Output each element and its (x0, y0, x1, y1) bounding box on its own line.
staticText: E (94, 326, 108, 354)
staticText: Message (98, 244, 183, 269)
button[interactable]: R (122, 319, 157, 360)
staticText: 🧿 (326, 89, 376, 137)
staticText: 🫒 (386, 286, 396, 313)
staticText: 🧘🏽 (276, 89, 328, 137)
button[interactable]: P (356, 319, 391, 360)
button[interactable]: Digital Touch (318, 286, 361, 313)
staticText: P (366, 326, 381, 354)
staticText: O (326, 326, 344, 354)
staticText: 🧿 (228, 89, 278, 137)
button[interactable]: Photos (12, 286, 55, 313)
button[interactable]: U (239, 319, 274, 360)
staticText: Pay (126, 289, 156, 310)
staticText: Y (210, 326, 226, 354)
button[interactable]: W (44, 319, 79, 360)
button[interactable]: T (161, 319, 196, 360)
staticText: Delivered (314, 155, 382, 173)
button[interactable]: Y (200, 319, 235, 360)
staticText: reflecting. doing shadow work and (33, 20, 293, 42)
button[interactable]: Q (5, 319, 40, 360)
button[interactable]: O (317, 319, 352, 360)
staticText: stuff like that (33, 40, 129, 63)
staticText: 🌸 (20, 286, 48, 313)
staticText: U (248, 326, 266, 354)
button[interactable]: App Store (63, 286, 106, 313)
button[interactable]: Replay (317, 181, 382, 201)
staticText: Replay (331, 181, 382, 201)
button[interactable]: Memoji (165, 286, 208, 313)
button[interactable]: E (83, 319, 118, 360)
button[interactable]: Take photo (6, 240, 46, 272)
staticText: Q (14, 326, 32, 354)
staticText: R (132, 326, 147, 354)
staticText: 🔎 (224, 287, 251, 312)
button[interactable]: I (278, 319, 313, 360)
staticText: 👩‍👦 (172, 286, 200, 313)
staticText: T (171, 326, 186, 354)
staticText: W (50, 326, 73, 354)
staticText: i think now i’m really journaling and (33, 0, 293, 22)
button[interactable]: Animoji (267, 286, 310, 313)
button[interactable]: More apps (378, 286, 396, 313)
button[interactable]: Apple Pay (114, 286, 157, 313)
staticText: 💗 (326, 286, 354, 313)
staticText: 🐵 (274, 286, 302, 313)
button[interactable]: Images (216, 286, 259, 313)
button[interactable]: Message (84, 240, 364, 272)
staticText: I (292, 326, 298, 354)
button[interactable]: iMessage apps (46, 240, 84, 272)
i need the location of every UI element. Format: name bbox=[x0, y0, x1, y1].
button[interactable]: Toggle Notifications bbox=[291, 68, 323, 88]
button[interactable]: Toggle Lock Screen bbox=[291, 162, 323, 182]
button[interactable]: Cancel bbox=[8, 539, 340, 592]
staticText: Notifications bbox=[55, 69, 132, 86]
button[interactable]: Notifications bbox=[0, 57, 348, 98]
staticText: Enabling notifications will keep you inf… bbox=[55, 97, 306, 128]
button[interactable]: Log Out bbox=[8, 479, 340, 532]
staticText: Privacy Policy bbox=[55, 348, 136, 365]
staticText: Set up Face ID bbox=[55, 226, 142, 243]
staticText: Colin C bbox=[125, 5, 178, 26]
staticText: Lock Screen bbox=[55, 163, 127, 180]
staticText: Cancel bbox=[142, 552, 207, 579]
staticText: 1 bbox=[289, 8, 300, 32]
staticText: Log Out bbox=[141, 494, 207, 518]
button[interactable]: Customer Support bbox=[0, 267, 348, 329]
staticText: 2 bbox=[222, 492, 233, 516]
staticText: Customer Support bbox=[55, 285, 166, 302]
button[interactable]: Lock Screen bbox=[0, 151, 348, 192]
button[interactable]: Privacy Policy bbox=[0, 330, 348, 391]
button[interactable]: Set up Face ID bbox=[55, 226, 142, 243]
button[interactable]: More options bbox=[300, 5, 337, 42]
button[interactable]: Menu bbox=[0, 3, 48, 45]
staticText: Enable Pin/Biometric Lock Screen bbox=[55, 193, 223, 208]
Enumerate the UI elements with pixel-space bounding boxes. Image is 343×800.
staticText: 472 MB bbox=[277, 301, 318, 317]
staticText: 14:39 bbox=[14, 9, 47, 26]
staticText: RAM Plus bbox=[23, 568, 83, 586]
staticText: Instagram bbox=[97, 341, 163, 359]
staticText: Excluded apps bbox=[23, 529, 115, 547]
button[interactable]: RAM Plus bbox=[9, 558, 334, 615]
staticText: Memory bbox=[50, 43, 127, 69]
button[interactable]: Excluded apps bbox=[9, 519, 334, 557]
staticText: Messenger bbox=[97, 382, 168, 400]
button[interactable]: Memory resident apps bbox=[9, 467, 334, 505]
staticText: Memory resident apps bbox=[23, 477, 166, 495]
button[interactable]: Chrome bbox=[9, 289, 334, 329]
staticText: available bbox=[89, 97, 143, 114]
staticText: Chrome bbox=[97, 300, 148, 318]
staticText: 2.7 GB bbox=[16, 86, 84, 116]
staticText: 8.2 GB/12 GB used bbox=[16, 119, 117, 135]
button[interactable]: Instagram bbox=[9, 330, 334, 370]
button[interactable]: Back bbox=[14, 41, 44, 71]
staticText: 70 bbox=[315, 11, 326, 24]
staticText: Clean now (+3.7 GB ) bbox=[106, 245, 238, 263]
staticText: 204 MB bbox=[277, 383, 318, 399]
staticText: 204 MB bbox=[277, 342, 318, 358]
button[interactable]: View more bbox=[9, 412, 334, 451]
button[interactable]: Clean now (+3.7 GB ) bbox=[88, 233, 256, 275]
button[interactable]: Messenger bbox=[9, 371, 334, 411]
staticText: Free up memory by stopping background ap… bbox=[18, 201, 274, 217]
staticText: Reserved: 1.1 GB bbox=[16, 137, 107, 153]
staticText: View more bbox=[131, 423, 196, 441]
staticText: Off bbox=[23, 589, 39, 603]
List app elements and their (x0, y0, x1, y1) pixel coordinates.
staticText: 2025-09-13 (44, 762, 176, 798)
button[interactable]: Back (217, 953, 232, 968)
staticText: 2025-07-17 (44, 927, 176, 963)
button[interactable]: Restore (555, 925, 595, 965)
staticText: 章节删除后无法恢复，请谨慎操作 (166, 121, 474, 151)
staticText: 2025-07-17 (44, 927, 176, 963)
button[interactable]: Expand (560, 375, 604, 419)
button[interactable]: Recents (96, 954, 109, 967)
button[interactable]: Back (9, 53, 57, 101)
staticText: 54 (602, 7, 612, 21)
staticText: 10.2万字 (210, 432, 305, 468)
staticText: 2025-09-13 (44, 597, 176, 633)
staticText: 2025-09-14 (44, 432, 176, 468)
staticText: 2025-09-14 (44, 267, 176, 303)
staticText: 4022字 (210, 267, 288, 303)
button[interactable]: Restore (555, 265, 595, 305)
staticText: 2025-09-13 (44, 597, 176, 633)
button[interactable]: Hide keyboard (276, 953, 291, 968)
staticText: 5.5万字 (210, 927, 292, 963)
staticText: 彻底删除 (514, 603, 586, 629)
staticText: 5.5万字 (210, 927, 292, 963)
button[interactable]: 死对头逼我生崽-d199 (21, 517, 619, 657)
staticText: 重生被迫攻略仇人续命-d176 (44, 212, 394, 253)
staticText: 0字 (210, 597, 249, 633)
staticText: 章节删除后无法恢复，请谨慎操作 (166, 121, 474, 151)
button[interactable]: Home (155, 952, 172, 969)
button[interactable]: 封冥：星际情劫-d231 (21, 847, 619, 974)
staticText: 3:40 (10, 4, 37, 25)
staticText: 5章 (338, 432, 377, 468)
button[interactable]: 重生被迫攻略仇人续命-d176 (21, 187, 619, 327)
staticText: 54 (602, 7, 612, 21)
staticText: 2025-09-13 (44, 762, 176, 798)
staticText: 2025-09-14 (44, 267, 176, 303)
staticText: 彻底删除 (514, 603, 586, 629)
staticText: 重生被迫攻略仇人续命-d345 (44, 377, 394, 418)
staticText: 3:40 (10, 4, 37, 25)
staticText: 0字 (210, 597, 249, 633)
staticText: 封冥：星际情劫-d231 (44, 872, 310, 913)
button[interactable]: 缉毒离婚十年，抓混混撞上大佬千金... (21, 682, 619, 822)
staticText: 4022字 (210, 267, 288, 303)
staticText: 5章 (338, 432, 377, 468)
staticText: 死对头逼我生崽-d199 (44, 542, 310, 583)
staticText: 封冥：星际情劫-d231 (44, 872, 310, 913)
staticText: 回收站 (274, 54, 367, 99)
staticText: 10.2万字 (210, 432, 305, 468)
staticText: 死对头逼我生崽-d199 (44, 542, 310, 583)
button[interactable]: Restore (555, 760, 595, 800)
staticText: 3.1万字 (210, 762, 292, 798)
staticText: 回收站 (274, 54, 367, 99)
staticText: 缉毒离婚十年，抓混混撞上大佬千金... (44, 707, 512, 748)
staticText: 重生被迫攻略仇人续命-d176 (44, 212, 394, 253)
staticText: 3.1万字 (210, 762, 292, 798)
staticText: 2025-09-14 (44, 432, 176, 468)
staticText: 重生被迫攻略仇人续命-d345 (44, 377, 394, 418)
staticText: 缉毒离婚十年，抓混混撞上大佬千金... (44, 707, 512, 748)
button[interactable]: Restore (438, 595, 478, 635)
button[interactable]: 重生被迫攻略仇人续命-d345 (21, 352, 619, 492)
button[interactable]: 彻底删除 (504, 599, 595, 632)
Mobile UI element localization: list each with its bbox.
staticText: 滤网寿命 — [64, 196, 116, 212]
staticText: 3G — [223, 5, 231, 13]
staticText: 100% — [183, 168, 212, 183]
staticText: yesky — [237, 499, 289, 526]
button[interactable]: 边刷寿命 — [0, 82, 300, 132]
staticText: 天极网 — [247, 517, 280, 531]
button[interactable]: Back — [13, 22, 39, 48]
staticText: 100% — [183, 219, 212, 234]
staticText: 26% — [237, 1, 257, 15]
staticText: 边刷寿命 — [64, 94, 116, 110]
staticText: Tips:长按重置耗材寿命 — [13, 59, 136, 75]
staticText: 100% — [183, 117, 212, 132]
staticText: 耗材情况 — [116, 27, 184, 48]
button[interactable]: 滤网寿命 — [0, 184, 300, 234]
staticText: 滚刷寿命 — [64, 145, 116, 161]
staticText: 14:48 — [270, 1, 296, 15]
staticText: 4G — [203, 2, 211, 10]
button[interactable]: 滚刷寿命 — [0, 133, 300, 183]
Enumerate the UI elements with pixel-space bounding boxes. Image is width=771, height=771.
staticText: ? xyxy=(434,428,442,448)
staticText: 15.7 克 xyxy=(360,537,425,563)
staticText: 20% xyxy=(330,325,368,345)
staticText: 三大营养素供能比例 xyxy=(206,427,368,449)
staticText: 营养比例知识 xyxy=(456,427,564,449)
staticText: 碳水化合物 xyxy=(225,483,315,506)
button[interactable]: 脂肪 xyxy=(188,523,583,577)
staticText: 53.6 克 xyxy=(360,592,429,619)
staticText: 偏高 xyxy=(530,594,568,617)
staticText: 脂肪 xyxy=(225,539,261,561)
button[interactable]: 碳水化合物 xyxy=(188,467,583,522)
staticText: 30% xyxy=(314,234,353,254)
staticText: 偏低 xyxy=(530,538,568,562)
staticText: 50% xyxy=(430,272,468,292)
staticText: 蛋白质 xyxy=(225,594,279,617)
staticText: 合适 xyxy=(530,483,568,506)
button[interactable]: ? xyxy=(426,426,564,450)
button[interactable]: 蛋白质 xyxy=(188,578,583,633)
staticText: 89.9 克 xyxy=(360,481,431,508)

⁂

▶ Task item
Find the word "apps" in the listing and copy each line that contains it.

▶ Task answer
button[interactable]: More apps (378, 286, 396, 313)
button[interactable]: iMessage apps (46, 240, 84, 272)
staticText: Excluded apps bbox=[23, 529, 115, 547]
button[interactable]: Excluded apps bbox=[9, 519, 334, 557]
button[interactable]: Memory resident apps bbox=[9, 467, 334, 505]
staticText: Memory resident apps bbox=[23, 477, 166, 495]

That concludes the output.